Grants and Contributions:

Title:
Improved Autonomy for Unmanned Aerial Vehicles in Unstructured Environments
Agreement Number:
RGPIN
Agreement Value:
$165,000.00
Agreement Date:
May 10, 2017 -
Organization:
Natural Sciences and Engineering Research Council of Canada
Location:
Alberta, CA
Reference Number:
GC-2017-Q1-03570
Agreement Type:
Grant
Report Type:
Grants and Contributions
Additional Information:

Grant or Award spanning more than one fiscal year. (2017-2018 to 2022-2023)

Recipient's Legal Name:
Lynch, Alan (University of Alberta)
Program:
Discovery Grants Program - Individual
Program Purpose:

Global spending on unmanned aerial vehicles (UAV) is predicted to grow dramatically from USD 4 billion in 2015 to USD 14 billion by 2025, which is a total of USD 93 billion in a decade (source: Teal Group). Military research is expected to add USD 30 Billion in spending over this decade. This remarkable growth is because UAVs extend and complement human capability to do difficult jobs faster, more accurately, safer, and at a reduced budget. Civilian applications include disaster recovery in regions where humans cannot survive, or inspection of infrastructure such as electrical transmission lines covering vast expanses of inaccessible land. UAVs are part of a robotics revolution in the military where they are often used for intelligence, surveillance, and reconnaissance (ISR). They are key to the future of military forces worldwide, and in particular to that of Canada’s Air Force as mentioned in strategic planning documents such as “Projecting Power Trends Shaping Canada’s Air Force in the Year 2019” by the Canadian Forces Air Warfare Center.

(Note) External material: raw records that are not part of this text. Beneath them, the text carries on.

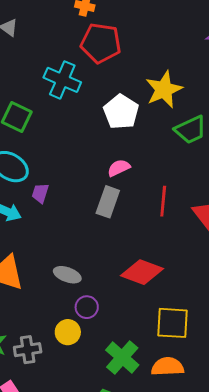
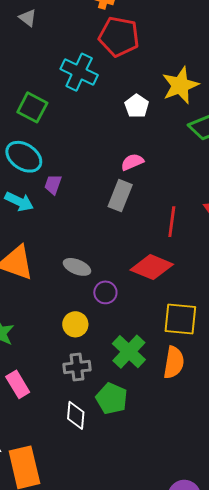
white pentagon: (121, 112) -> (137, 106), size x0.7
red line: (163, 201) -> (172, 222), moved
purple circle: (87, 307) -> (105, 292), moved
gray cross: (28, 350) -> (77, 367), moved
orange semicircle: (168, 367) -> (174, 362), turned 100

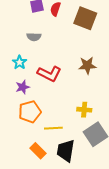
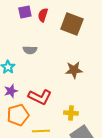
gray semicircle: (34, 37) -> (30, 50), moved
red L-shape: (49, 74) -> (40, 97), moved

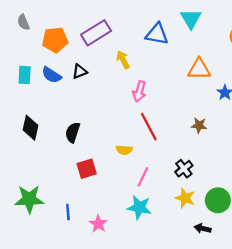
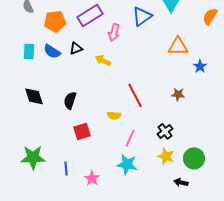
blue triangle: (157, 34) -> (142, 16), turned -45
yellow arrow: (123, 60) -> (103, 60), moved, turned -35
pink arrow: (139, 91) -> (114, 32), moved
black diamond: (30, 128) -> (34, 96), turned -30

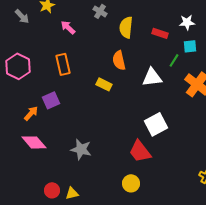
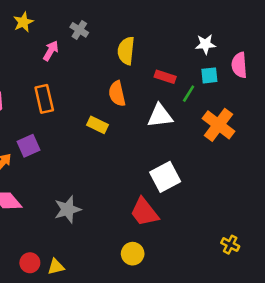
gray cross: (100, 11) -> (79, 30), moved
pink arrow: (68, 27) -> (51, 51), turned 77
red rectangle: (160, 33) -> (165, 77), moved
gray star: (81, 149) -> (68, 209), turned -30

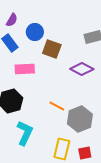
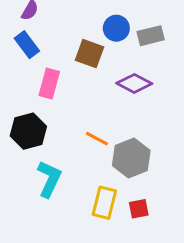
blue circle: (35, 32) -> (116, 28), moved
pink rectangle: (25, 69) -> (49, 83), turned -72

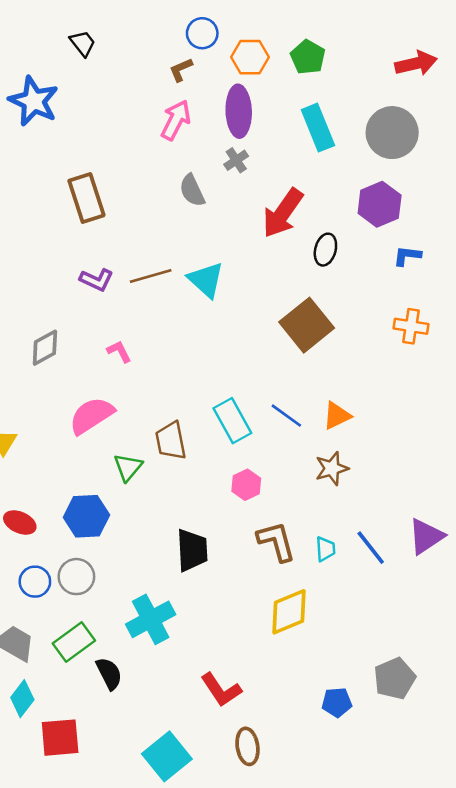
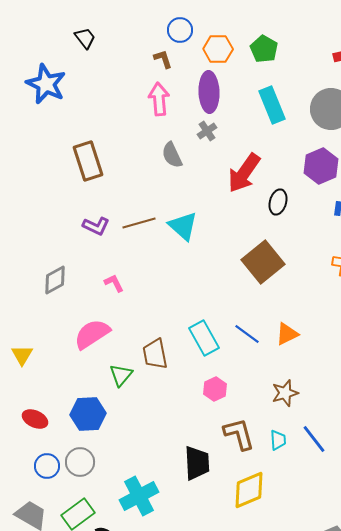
brown L-shape: (181, 70) -> (163, 59), turned 95
pink arrow: (176, 120) -> (159, 99), turned -32
brown star: (332, 468) -> (285, 393), moved
black trapezoid: (192, 550) -> (197, 463), moved

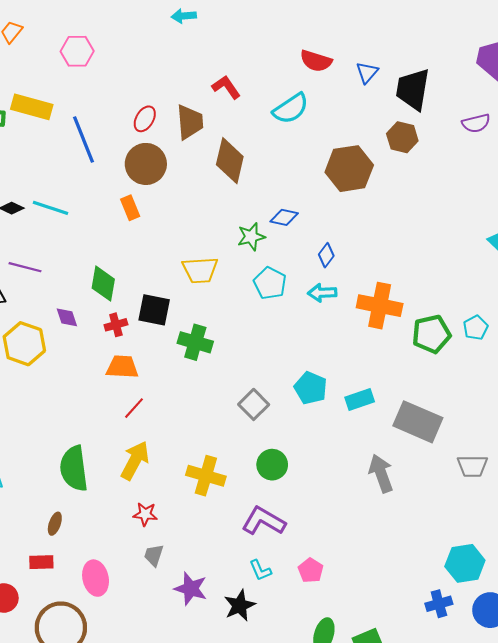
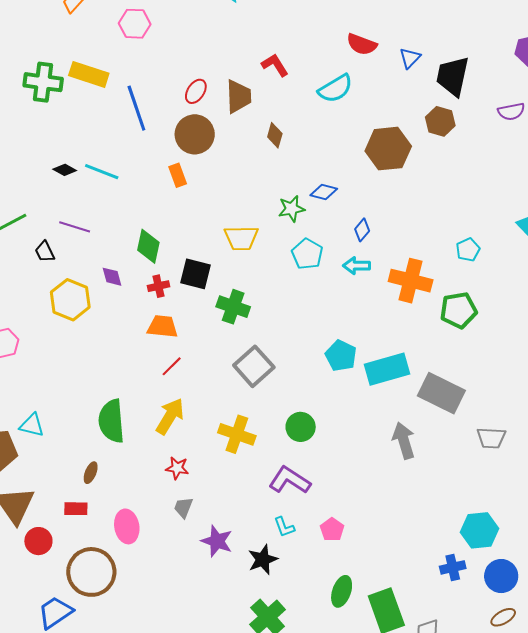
brown diamond: (230, 161) -> (275, 135), size x0.6
cyan pentagon: (476, 328) -> (468, 250), moved
cyan rectangle: (360, 400) -> (387, 369), size x1.6
gray square: (254, 404) -> (254, 366), moved, size x1.4

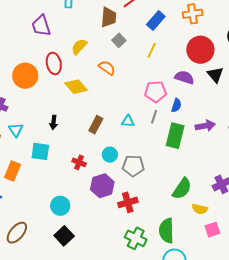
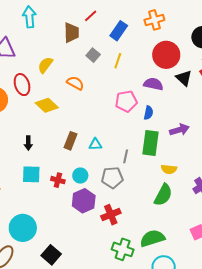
gray square: (119, 40) -> (93, 55), moved
gray line: (154, 117) -> (126, 156), moved
cyan triangle: (128, 121) -> (95, 144), moved
cyan square: (40, 151) -> (31, 174), moved
cyan circle: (110, 155) -> (80, 176), moved
cyan circle: (60, 206) -> (23, 228), moved, size x1.4
yellow semicircle: (200, 209) -> (169, 169), moved
green semicircle: (166, 231) -> (152, 238), turned 80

The aim of the proposed research is to improve UAV autonomy in unstructured environments; the work builds on the applicant’s past successful UAV research program begun in 2004. We define autonomy broadly as capabilities achieved by a man-machine team where the UAV operates with some level of independence. Autonomous control for known environments (e.g., a mapped warehouse with beacons) cannot be applied to unstructured environments. There, robots must perceive their environment to make intelligent decisions towards a mission goal. First, we investigate new methods for vision-based navigation in an environment where GPS is degraded (e.g., due to adversarial jamming). An equally important case is navigation relative to an object with unknown GPS coordinate (e.g., grasping a payload). Although vision-based navigation has been used for visual servoing, it can be unnecessarily computationally intensive as it relies on continuous tracking of features and the maintenance of a map. Therefore, a second objective researches efficient visual servoing for specific autonomous motion control tasks including landing on a moving ship deck. Thirdly, we analyze and compensate for time delay in UAV control. Image processing required in visual servoing and navigation or long-range remote teleoperation introduces significant latency which limits performance. Fourthly, we investigate multi-vehicle coordinated control in general and its application to slung load transportation.

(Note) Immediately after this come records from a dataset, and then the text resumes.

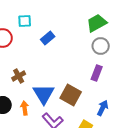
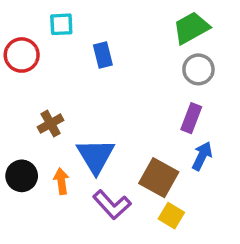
blue rectangle: (48, 38) -> (103, 55), turned -64
brown square: (71, 95) -> (159, 178), moved
blue arrow: (103, 108) -> (202, 156), moved

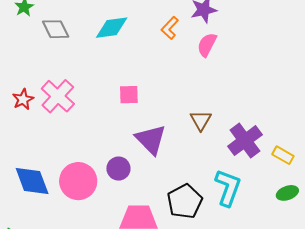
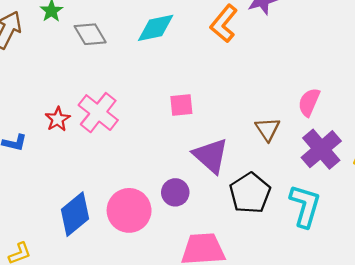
orange L-shape: (170, 28) -> (224, 23), size x1.4
pink semicircle: (207, 45) -> (309, 102), moved
blue diamond: (32, 181) -> (75, 214), turned 75
black pentagon: (185, 201) -> (250, 193), moved

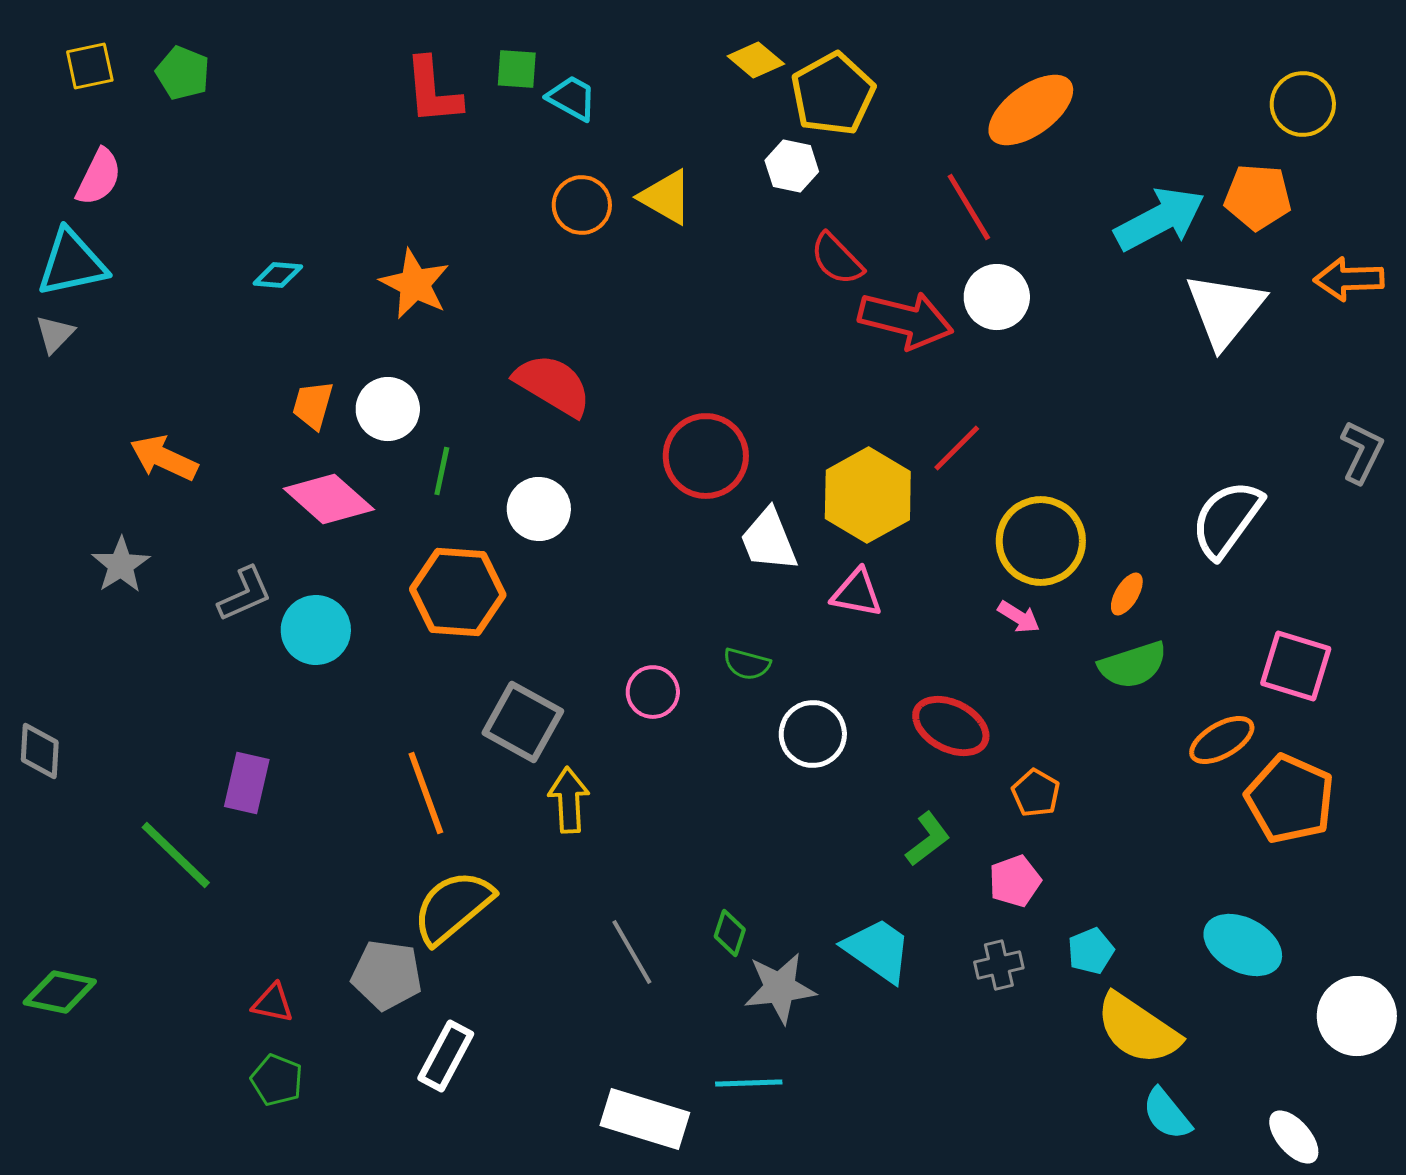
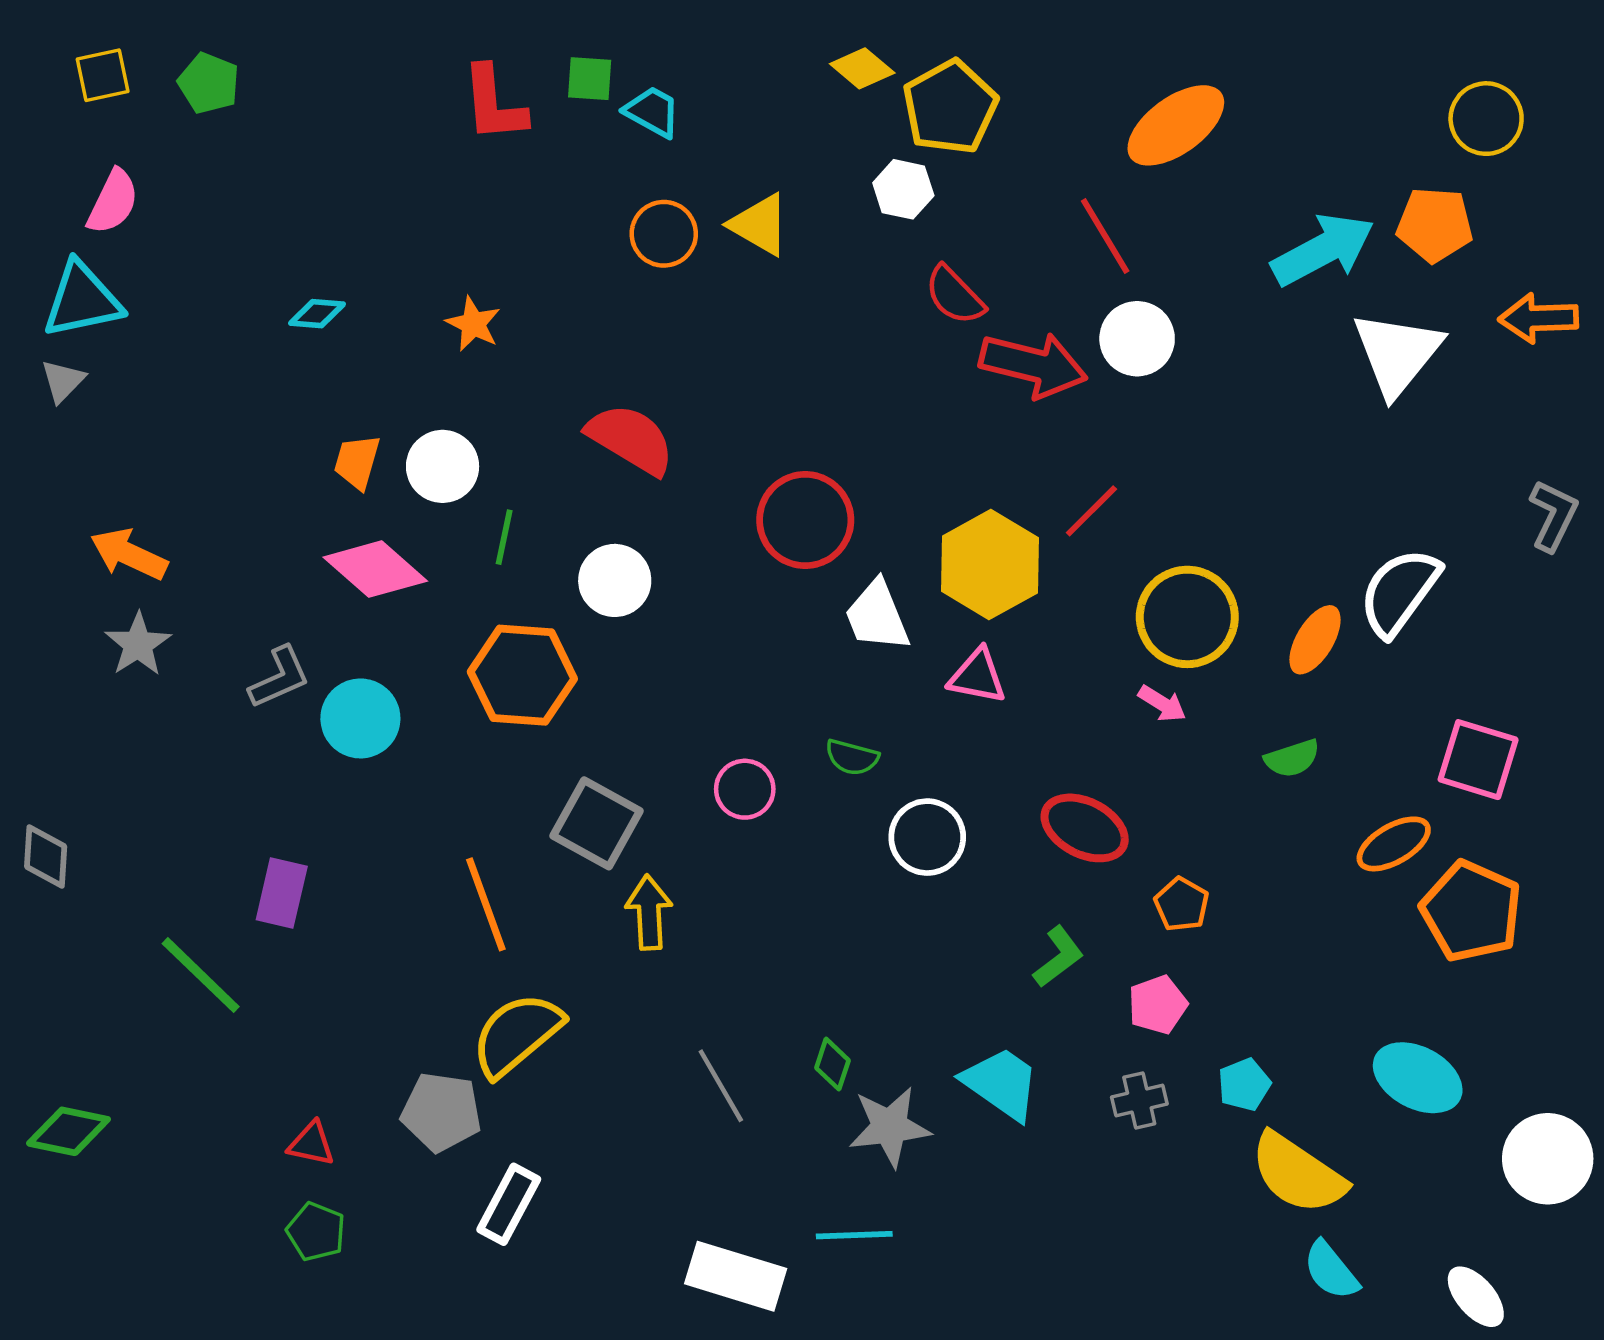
orange star: (415, 284) -> (473, 324), size x0.7
orange arrow: (164, 458) -> (129, 554), moved
orange ellipse: (1127, 594) -> (1315, 640), moved, size x1.4
green semicircle: (1133, 665) -> (1292, 758), size x0.7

The proposed research is important as it develops novel broadly applicable theory in the field of nonlinear control, visual servoing, visual navigation, and robotics. This theory is demonstrated on specific applications of practical importance. The benefits to Canada include innovation in the large and growing field of unmanned systems which are transforming military and civil applications.